Le CV à la chilienne ressemble beaucoup à celui à la française : on y met l’âge, la situation familiale (marié/divorcé/célibataire, nombre d’enfants), la photo, etc. Bref, des détails sur la vie personnelle qui seraient impensables en Amérique du Nord. Et qui sont source de discrimination. Les gens vont jusqu’à mettre leur RUT, le numéro d’identification national qui permet au potentiel employeur de faire des recherches sur tout, y compris les dettes de la personne.

La journée de travail commence généralement à 9h00 et se termine à 18h00 ou même 19h00. Oui, cet horaire est pour tout le monde, pas juste pour les workalcoholics, les employés qui font du zèle ou les hauts gestionnaires. Monsieur-madame-tout-le-monde travaille beaucoup et le travail est une valeur nationale, comme je l’ai déjà dit.

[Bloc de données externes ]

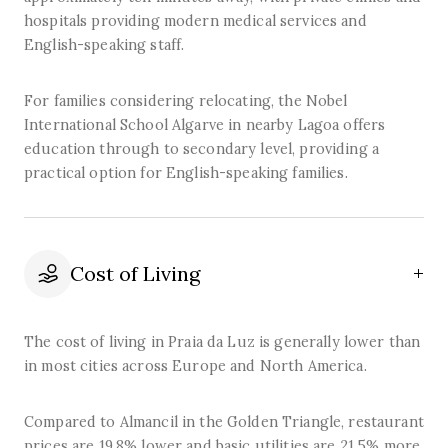
hospitals providing modern medical services and
English-speaking staff.
For families considering relocating, the Nobel
International School Algarve in nearby Lagoa offers
education through to secondary level, providing a
practical option for English-speaking families.
Cost of Living
The cost of living in Praia da Luz is generally lower than
in most cities across Europe and North America.
Compared to Almancil in the Golden Triangle, restaurant
prices are 19.8% lower and basic utilities are 21.5% more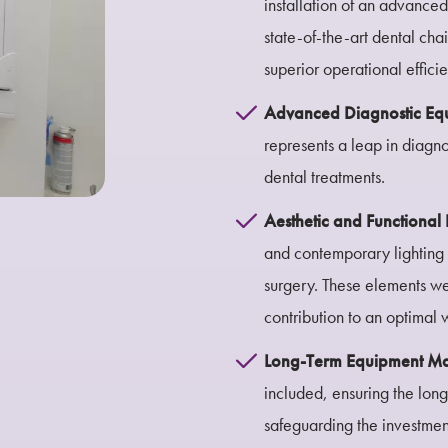
installation of an advance
state-of-the-art dental cha
superior operational effici
Advanced Diagnostic Eq
represents a leap in diagno
dental treatments.
Aesthetic and Functiona
and contemporary lighting 
surgery. These elements were
contribution to an optimal
Long-Term Equipment M
included, ensuring the long
safeguarding the investmen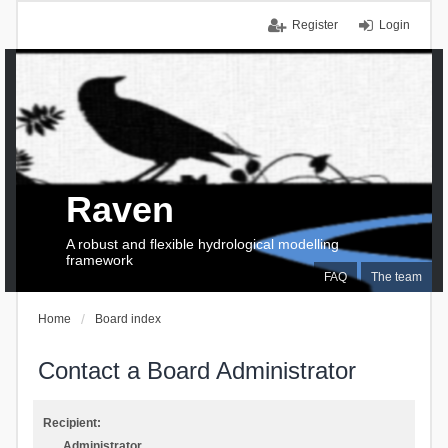
Register
Login
Raven
A robust and flexible hydrological modelling
framework
FAQ
The team
Home
Board index
Contact a Board Administrator
Recipient:
Administrator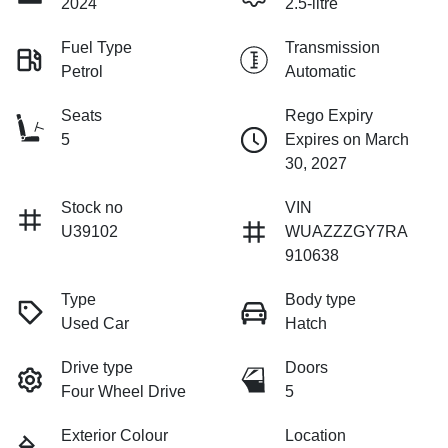
2024
2.5-litre
Fuel Type
Transmission
Petrol
Automatic
Seats
Rego Expiry
5
Expires on March
30, 2027
Stock no
VIN
U39102
WUAZZZGY7RA
910638
Type
Body type
Used Car
Hatch
Drive type
Doors
Four Wheel Drive
5
Exterior Colour
Location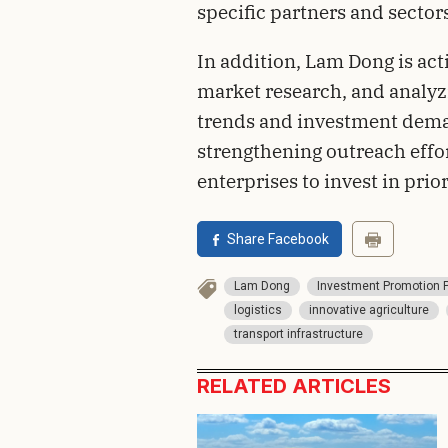
specific partners and sector
In addition, Lam Dong is act
market research, and analyzi
trends and investment deman
strengthening outreach effor
enterprises to invest in prior
Share Facebook
Lam Dong
Investment Promotion 
logistics
innovative agriculture
transport infrastructure
RELATED ARTICLES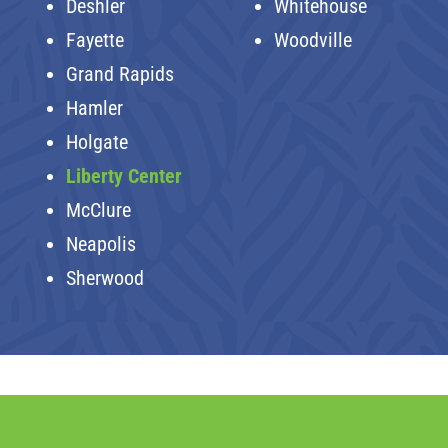
Deshler
Whitehouse
Fayette
Woodville
Grand Rapids
Hamler
Holgate
Liberty Center
McClure
Neapolis
Sherwood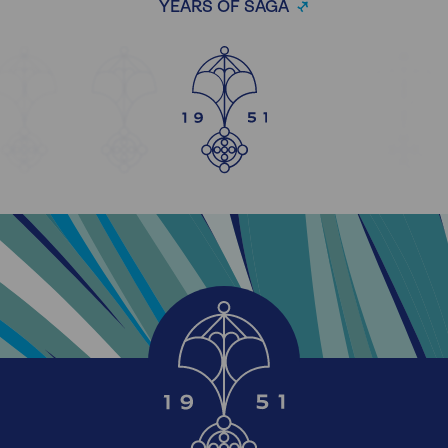
YEARS OF SAGA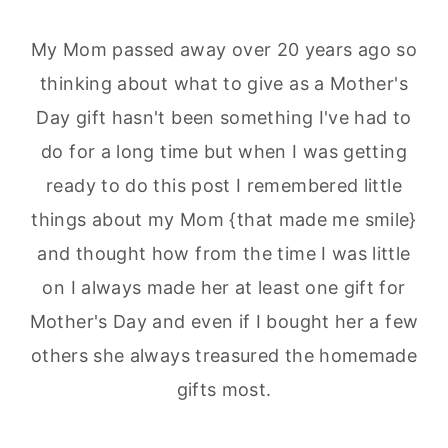
My Mom passed away over 20 years ago so
thinking about what to give as a Mother's
Day gift hasn't been something I've had to
do for a long time but when I was getting
ready to do this post I remembered little
things about my Mom {that made me smile}
and thought how from the time I was little
on I always made her at least one gift for
Mother's Day and even if I bought her a few
others she always treasured the homemade
gifts most.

Se faire payer ou prendre des vacances est normal, légal (!) mais parfois non respecté par l’employeur. Eh oui, j’ai déjà vu des gens qui n’ont pas reçu leur salaire à temps ou ont arrêté de rentrer au travail pour démontrer leur indignation. Ou des gens qui travaillent depuis x ans dans la même boîte et ont jamais pris congé. Bien sûr évidemment, ils sont indispensables pour leur patron.

Être femme sur le marché de l’emploi au Chili comporte évidemment les mêmes définis qu’en Amérique du Nord ou en Europe de l’Ouest. Plus quelques difficultés supplémentaires dues, entre autres, à une peur des employeurs de devoir assumer les frais d’un congé de maternité. C’est assez systématique : les employeurs ont peur des femmes qui pourraient tomber enceintes.

Évidemment, des abus, il y en a partout dans le monde et lorsqu’on décide de se lancer dans un autre pays, il faut être prêt à vivre les différences et à assumer.